*ACTION ITEM*: Retype nothing except the lines below from the one with "la importancia del" through the one with "Das deutet stark", exactly, with images left out.

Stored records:
# # #
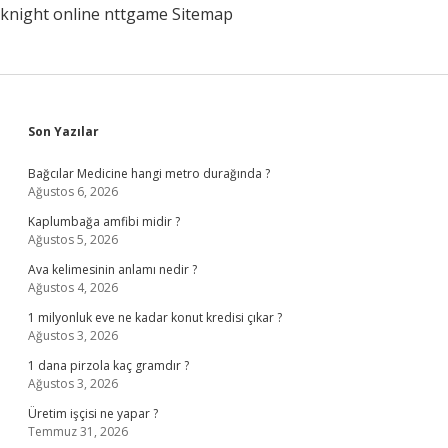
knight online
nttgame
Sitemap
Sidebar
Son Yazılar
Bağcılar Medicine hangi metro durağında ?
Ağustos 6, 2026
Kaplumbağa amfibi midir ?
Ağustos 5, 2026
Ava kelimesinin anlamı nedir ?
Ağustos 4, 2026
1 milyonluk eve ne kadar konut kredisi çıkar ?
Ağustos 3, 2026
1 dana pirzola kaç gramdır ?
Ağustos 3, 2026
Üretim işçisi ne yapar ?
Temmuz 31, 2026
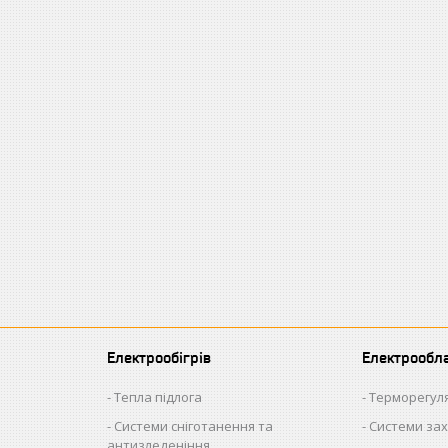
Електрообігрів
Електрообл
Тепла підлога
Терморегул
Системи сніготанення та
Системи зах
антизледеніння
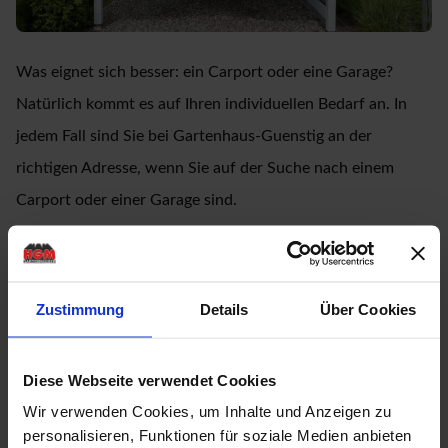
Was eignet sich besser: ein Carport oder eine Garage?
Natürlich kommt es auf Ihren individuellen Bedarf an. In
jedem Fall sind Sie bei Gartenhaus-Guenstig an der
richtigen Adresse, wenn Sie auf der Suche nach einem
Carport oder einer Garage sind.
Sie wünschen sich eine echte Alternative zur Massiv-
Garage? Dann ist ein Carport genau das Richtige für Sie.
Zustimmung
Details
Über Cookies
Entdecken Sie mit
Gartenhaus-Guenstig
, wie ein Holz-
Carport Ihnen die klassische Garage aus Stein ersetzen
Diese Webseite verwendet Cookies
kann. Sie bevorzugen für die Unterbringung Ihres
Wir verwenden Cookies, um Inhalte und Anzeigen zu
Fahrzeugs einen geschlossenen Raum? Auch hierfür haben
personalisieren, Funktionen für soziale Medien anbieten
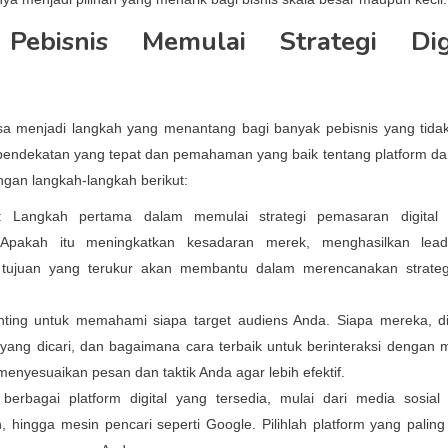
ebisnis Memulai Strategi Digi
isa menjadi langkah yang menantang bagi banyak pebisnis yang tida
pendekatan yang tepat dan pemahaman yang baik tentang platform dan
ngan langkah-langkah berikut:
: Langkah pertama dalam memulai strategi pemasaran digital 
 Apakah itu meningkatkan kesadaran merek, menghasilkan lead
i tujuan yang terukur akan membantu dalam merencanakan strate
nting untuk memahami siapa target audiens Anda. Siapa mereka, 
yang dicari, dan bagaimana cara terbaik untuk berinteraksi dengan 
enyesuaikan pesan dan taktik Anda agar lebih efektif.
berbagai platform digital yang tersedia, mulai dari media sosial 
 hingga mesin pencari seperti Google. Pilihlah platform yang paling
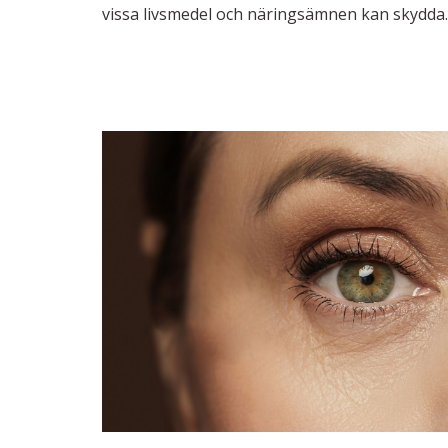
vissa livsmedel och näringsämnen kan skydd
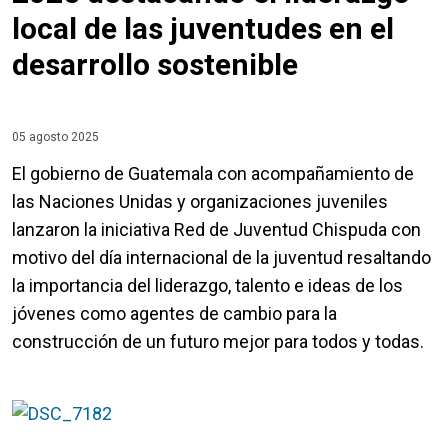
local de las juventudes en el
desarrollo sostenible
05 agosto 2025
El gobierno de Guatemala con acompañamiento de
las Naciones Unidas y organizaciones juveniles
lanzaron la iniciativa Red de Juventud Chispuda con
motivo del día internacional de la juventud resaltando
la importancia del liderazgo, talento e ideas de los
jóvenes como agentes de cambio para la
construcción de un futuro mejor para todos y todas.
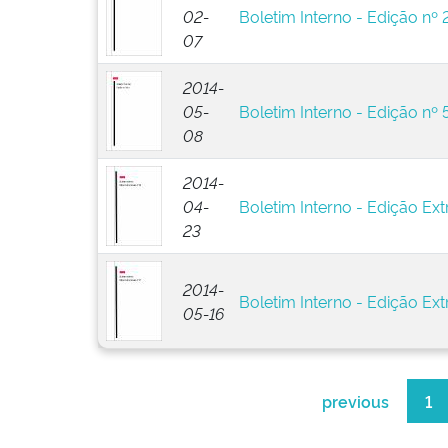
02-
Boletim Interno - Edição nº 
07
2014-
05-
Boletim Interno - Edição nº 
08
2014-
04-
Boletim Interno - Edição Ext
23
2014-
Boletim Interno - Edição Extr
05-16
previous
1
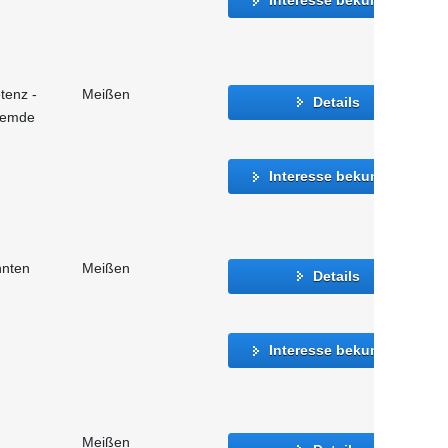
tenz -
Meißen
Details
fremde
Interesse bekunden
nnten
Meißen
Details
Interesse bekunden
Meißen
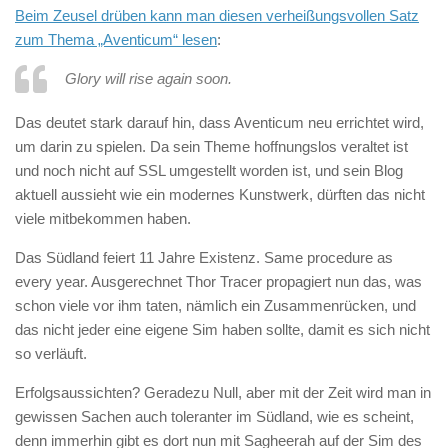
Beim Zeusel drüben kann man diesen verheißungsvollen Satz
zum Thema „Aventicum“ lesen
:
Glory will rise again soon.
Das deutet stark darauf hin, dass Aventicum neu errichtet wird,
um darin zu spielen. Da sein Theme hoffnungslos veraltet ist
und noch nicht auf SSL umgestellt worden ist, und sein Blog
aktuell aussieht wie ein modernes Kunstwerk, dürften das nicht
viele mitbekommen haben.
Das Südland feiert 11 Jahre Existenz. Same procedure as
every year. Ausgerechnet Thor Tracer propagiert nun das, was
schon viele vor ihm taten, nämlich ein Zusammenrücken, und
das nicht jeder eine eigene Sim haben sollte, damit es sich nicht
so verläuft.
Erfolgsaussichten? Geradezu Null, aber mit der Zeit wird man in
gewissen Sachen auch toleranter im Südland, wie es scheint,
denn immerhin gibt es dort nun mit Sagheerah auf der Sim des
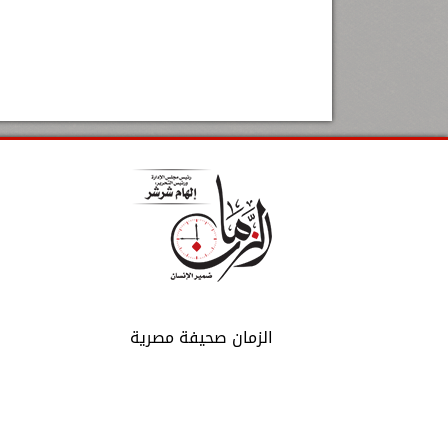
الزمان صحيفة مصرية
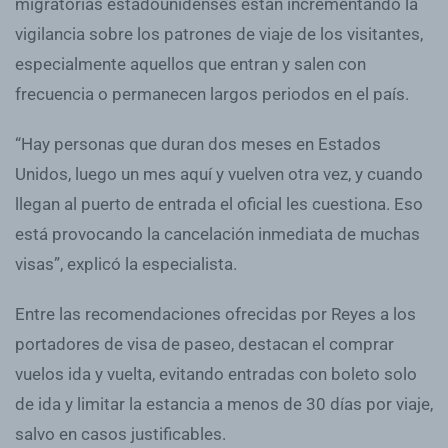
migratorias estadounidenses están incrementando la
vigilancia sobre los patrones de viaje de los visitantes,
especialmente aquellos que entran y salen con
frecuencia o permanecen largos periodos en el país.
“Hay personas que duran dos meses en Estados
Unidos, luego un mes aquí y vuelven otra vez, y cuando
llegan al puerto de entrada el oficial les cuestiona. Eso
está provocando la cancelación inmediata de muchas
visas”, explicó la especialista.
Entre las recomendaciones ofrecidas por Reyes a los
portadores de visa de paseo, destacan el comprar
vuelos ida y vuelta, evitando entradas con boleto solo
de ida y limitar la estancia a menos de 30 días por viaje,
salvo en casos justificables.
# # #
*RESPONSE*:
la importancia del liderazgo, talento e ideas de los
jóvenes como agentes de cambio para la
construcción de un futuro mejor para todos y todas.
02-
Boletim Interno - Edição nº 
07
2014-
05-
Boletim Interno - Edição nº 
08
2014-
04-
Boletim Interno - Edição Ext
23
2014-
Boletim Interno - Edição Extr
05-16
previous
1
tenz -
Meißen
Details
fremde
Interesse bekunden
nnten
Meißen
Details
Interesse bekunden
Meißen
Beim Zeusel drüben kann man diesen verheißungsvollen Satz
zum Thema „Aventicum“ lesen
:
Glory will rise again soon.
Das deutet stark darauf hin, dass Aventicum neu errichtet wird,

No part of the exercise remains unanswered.